Output all the entries below. Each must match exactly.

[Records excerpted from a collection]
+ + + + + + +

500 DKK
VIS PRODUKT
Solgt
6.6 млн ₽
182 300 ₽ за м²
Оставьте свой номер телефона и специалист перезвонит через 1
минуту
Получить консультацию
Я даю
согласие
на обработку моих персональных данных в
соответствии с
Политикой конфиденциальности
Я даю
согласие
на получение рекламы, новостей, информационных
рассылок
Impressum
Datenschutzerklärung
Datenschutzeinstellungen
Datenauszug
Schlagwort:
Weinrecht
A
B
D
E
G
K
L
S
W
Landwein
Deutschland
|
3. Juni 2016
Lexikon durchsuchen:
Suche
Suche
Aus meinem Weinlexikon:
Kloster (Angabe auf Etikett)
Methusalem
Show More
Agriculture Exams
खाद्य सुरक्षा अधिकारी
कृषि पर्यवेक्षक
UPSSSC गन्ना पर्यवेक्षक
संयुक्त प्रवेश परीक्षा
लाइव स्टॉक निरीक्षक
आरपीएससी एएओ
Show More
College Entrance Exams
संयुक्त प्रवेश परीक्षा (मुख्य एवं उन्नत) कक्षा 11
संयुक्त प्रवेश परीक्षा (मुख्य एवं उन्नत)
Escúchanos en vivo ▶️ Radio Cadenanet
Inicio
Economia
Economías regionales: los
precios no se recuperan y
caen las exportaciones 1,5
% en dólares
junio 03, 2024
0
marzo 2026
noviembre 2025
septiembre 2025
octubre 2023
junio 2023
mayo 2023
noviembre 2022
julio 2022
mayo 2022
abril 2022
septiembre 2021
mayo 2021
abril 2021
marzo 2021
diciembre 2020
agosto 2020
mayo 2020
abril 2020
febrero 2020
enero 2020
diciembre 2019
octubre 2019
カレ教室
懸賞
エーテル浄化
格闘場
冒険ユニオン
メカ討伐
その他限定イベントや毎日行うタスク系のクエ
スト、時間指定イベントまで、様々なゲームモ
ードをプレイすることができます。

+ + + + + + +

*EXERCISE OUTPUT*
500 DKK
VIS PRODUKT
Solgt
6.6 млн ₽
182 300 ₽ за м²
Оставьте свой номер телефона и специалист перезвонит через 1
минуту
Получить консультацию
Я даю
согласие
на обработку моих персональных данных в
соответствии с
Политикой конфиденциальности
Я даю
согласие
на получение рекламы, новостей, информационных
рассылок
Impressum
Datenschutzerklärung
Datenschutzeinstellungen
Datenauszug
Schlagwort:
Weinrecht
A
B
D
E
G
K
L
S
W
Landwein
Deutschland
|
3. Juni 2016
Lexikon durchsuchen:
Suche
Suche
Aus meinem Weinlexikon:
Kloster (Angabe auf Etikett)
Methusalem
Show More
Agriculture Exams
खाद्य सुरक्षा अधिकारी
कृषि पर्यवेक्षक
UPSSSC गन्ना पर्यवेक्षक
संयुक्त प्रवेश परीक्षा
लाइव स्टॉक निरीक्षक
आरपीएससी एएओ
Show More
College Entrance Exams
संयुक्त प्रवेश परीक्षा (मुख्य एवं उन्नत) कक्षा 11
संयुक्त प्रवेश परीक्षा (मुख्य एवं उन्नत)
Escúchanos en vivo ▶️ Radio Cadenanet
Inicio
Economia
Economías regionales: los
precios no se recuperan y
caen las exportaciones 1,5
% en dólares
junio 03, 2024
0
marzo 2026
noviembre 2025
septiembre 2025
octubre 2023
junio 2023
mayo 2023
noviembre 2022
julio 2022
mayo 2022
abril 2022
septiembre 2021
mayo 2021
abril 2021
marzo 2021
diciembre 2020
agosto 2020
mayo 2020
abril 2020
febrero 2020
enero 2020
diciembre 2019
octubre 2019
カレ教室
懸賞
エーテル浄化
格闘場
冒険ユニオン
メカ討伐
その他限定イベントや毎日行うタスク系のクエ
スト、時間指定イベントまで、様々なゲームモ
ードをプレイすることができます。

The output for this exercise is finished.